FB

Hosting a dinner party or an afternoon tea with friends can be a great way to experience culture, catch up on each other’s lives, and host a party. Tea is a wonderful way to spend an afternoon, whether it’s with friends or by yourself. You could opt for a traditional Japanese tea experience or even British High Tea, or simply offer a variety of tea and treats for all your guests. Tea time is fun and you can even get fancy with this high end party option.

Use the Tools You Have

You don’t have to own a fancy China set if you don’t want to. In fact, you can have a tea party even if all you have is a way to boil water and different coffee cups for your guests. Additionally, using a variety of nice plates to serve treats on can simplify your party as well. Most tea parties offer food that is in the theme of the tea you are eating. British High Tea might include a spread of scones and bread with jam while a Japanese tea might include dumplings or a sweet mochi.

Choose Your Theme

Choosing a tea party theme is one of the exciting parts of hosting this type of event. Everything you decide on will come from your choice of theme. Let’s say that you are planning a British tea. Maybe you tell everyone to wear fancy hats as the Brits do for special occasions. Or perhaps you simply ask everyone to come as they are, but serve up foods and decorate your home to go along with the theme. Once you’ve chosen a theme, the rest of the planning can more easily fall into place.

Plan the Date

Set the date and send out an informal save the date for your guests. You may do this through text, email, or on social media to ensure that everyone knows when the party starts. Plan to send out formal invitations a few weeks in advance and make it easy for everyone to RSVP. Make sure the invite is clear as to whether this is an exclusive event only for the one you invited, or if they can bring along a friend.

Choose Your Tea Carefully

Your theme might help you decide on tea options, but a British tea could include any number of options like Earl Grey. You might go with a tea from India like Assam or Darjeeling, of a China tea like Yunnan. If you opt for a Japanese-themed tea party, you might choose something like a Shincha, which is the earliest picked tea leaves of the season, or a Hojicha which was roasted over hot coals. Each of these has a unique flavour profile. You can also offer a variety of herbal tea options for the people who don’t prefer green or black teas. Chamomile is a popular choice along with peppermint.

Use a Tea Warmer

If you are serving multiple teas, a tea warmer is an essential piece of equipment. Tea warmers are inexpensive and easy to use and can be found in any kitchen store or department store. Tea warmers take up little space on the table and allow guests to help themselves when they want more tea or hot water for their drink. They also provide a place for your teapot and cups where there might not be any room otherwise.

Offer Treats

The type of treat you serve will depend on the theme of your tea party. Scones are key for a traditional British tea. You’ll also want jam, butter and clotted cream to go with them. Japanese teas can include anything from sweet mochi, a sweet dumpling called Dango, or Dorayaki. This traditional Japanese confection includes a sweet red bean paste and sometimes even walnuts and whipped cream. These treats should be made in advance to ensure that your tea time is spent enjoying the company of friends.

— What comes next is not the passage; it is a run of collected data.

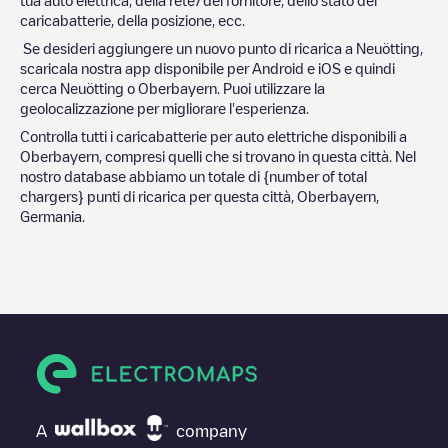
caricabatterie, della posizione, ecc.
Se desideri aggiungere un nuovo punto di ricarica a
Neuötting
,
scaricala nostra app disponibile per Android e iOS e quindi
cerca
Neuötting
o
Oberbayern
. Puoi utilizzare la
geolocalizzazione per migliorare l'esperienza.
Controlla tutti i caricabatterie per auto elettriche disponibili a
Oberbayern
, compresi quelli che si trovano in questa città. Nel
nostro database abbiamo un totale di
{number of total
chargers} punti di ricarica per questa città,
Oberbayern
,
Germania
.
A
company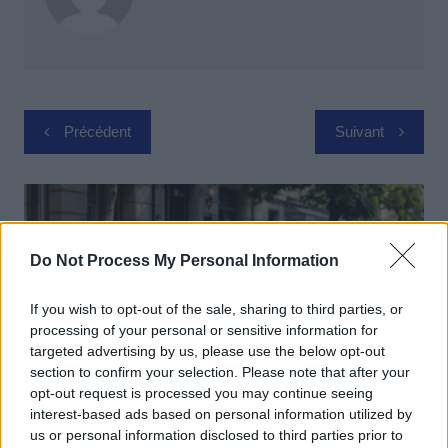
Navigation
Précédent
Suivant
de
l’article
Do Not Process My Personal Information
If you wish to opt-out of the sale, sharing to third parties, or
processing of your personal or sensitive information for
targeted advertising by us, please use the below opt-out
section to confirm your selection. Please note that after your
opt-out request is processed you may continue seeing
interest-based ads based on personal information utilized by
us or personal information disclosed to third parties prior to
Actus Info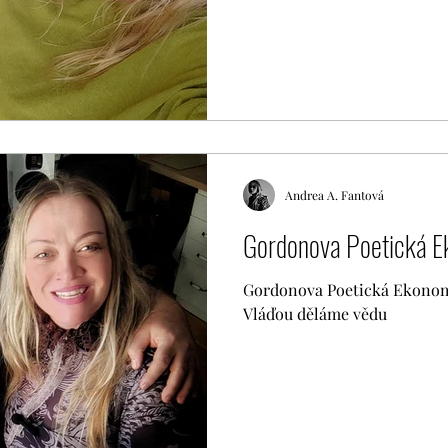
Andrea A. Fantová
Gordonova Poetická Ek
Gordonova Poetická Ekonomie
Vláďou děláme vědu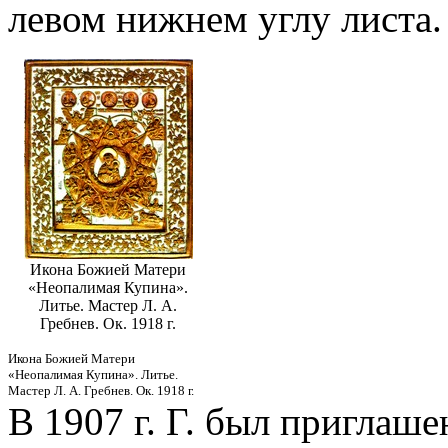
левом нижнем углу листа.
Икона Божией Матери
«Неопалимая Купина».
Литье. Мастер Л. А.
Гребнев. Ок. 1918 г.
Икона Божией Матери
«Неопалимая Купина». Литье.
Мастер Л. А. Гребнев. Ок. 1918 г.
В 1907 г. Г. был приглаше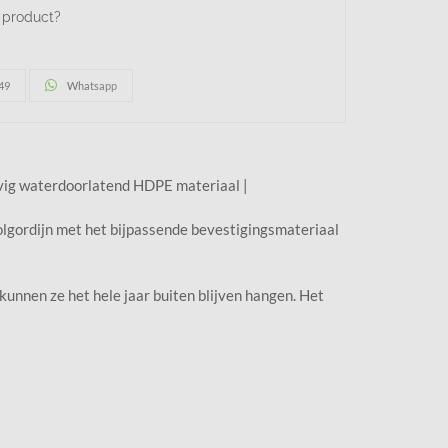
t product?
49
Whatsapp
tevig waterdoorlatend HDPE materiaal |
olgordijn met het bijpassende bevestigingsmateriaal
unnen ze het hele jaar buiten blijven hangen. Het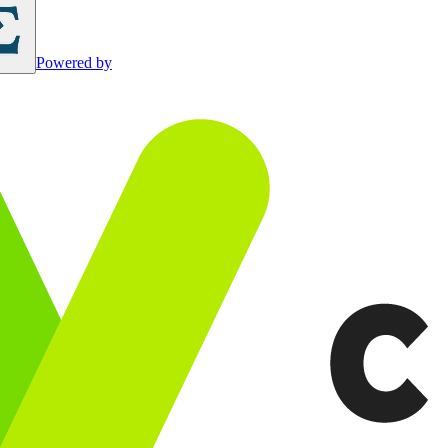
Powered by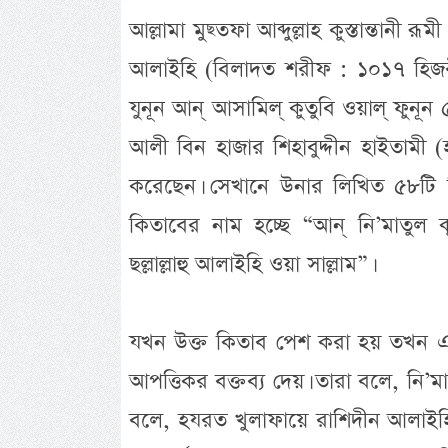
আল্লামা মুছ্তফা আব্দুল্লাহ কুস্তান্তানী র
আলাইহি (বিলাদত শরীফ : ১০১৭ হিজরী
যুনূন আন্ আসামিল্ কুতুবি ওয়াল্ ফুনূন
আলী বিন হাজার শিহাবুদ্দীন হাইতামী 
করেছেন। সেখানে উনার লিখিত ৫৮টি ক
কিতাবের নাম হচ্ছে “আন্ নি’মাতুল
ছল্লাল্লাহু আলাইহি ওয়া সাল্লাম”।
যখন উক্ত কিতাব পেশ করা হয় তখন একশ্
আপত্তিকর বক্তব্য দেয়। তারা বলে, নি’ম
বলে, হযরত খুলাফায়ে রাশিদীন আলাইহি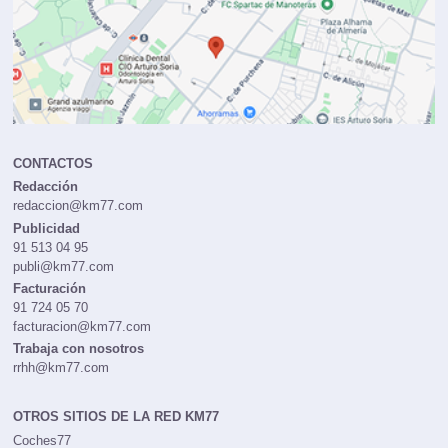
CONTACTOS
Redacción
redaccion@km77.com
Publicidad
91 513 04 95
publi@km77.com
Facturación
91 724 05 70
facturacion@km77.com
Trabaja con nosotros
rrhh@km77.com
OTROS SITIOS DE LA RED KM77
Coches77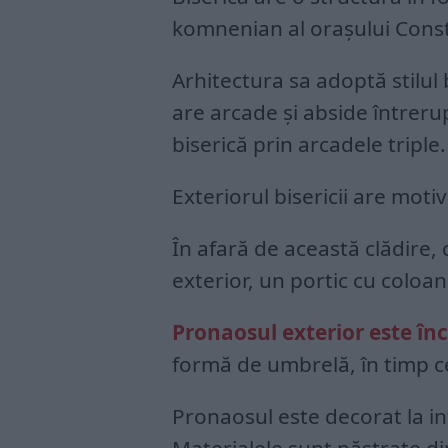
komnenian al oraşului Cons
Arhitectura sa adoptă stilul 
are arcade şi abside întreru
biserică prin arcadele triple.
Exteriorul bisericii are moti
În afară de această clădire,
exterior, un portic cu coloan
Pronaosul exterior este în
formă de umbrelă, în timp c
Pronaosul este decorat la in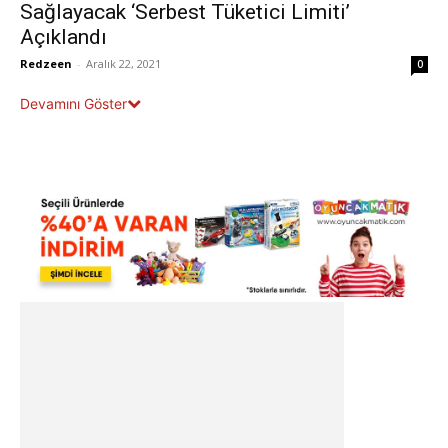
Sağlayacak ‘Serbest Tüketici Limiti’
Açıklandı
Redzeen
-
Aralık 22, 2021
0
Devamını Göster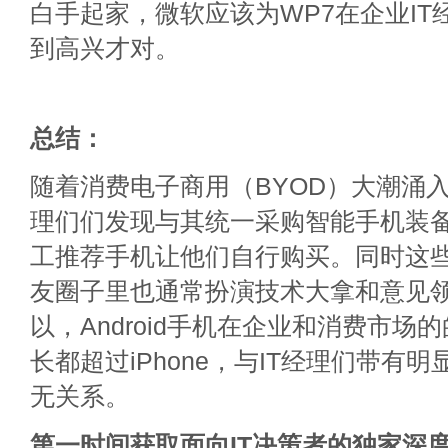
白手起家，微软应该为WP7在企业IT
到高兴才对。
总结：
随着消费电子商用（BYOD）大潮涌入企
理们们发现与其统一采购智能手机装
工推荐手机让他们自行购买。同时这些
友圈子里也通常扮演技术大拿和意见
以，Android手机在企业和消费市场
长都超过iPhone，与IT经理们带有
无关系。
第一时间获取面向IT决策者的独家深度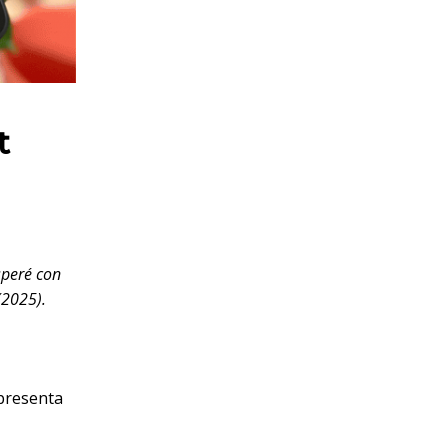
t
speré con
(2025).
presenta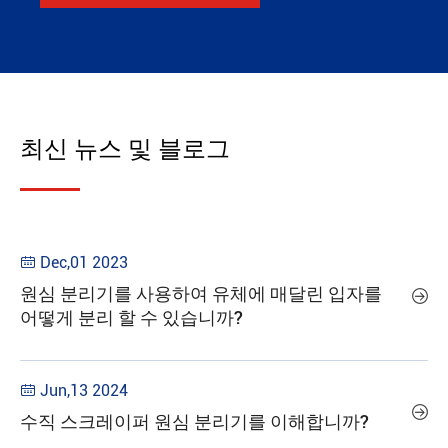
최신 뉴스 및 블로그
Dec,01 2023

원심 분리기를 사용하여 유체에 매달린 입자를

어떻게 분리 할 수 있습니까?
Jun,13 2024


수직 스크레이퍼 원심 분리기를 이해합니까?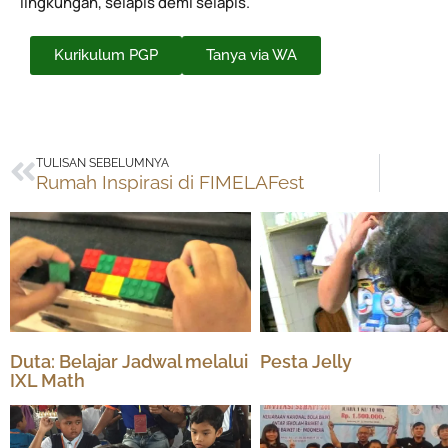
lingkungan, selapis demi selapis.
Kurikulum PGP
Tanya via WA
Prev
TULISAN SEBELUMNYA
Rumah Inspirasi di FIMELAFest
Duta: Belajar Jadwal melalui
Pesta Jelly
IXL Math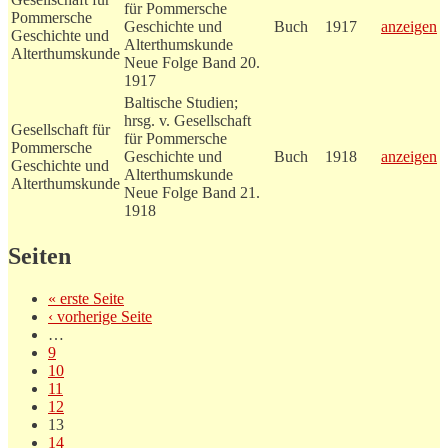
für Pommersche
Pommersche
Geschichte und
Buch
1917
anzeigen
Geschichte und
Alterthumskunde
Alterthumskunde
Neue Folge Band 20.
1917
Baltische Studien;
hrsg. v. Gesellschaft
Gesellschaft für
für Pommersche
Pommersche
Geschichte und
Buch
1918
anzeigen
Geschichte und
Alterthumskunde
Alterthumskunde
Neue Folge Band 21.
1918
Seiten
« erste Seite
‹ vorherige Seite
…
9
10
11
12
13
14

Presentation is Everything

Presentation matters. You’ll want to present your food and tea in a way that makes it look as delicious as possible, so you can get the most enjoyment out of your experience and your guests will feel welcome and excited about the party. Choose a cloth cover for your table, then create a dynamic display with different heights of plates using cake stands. You can even add small vases with seasonal flowers and greenery.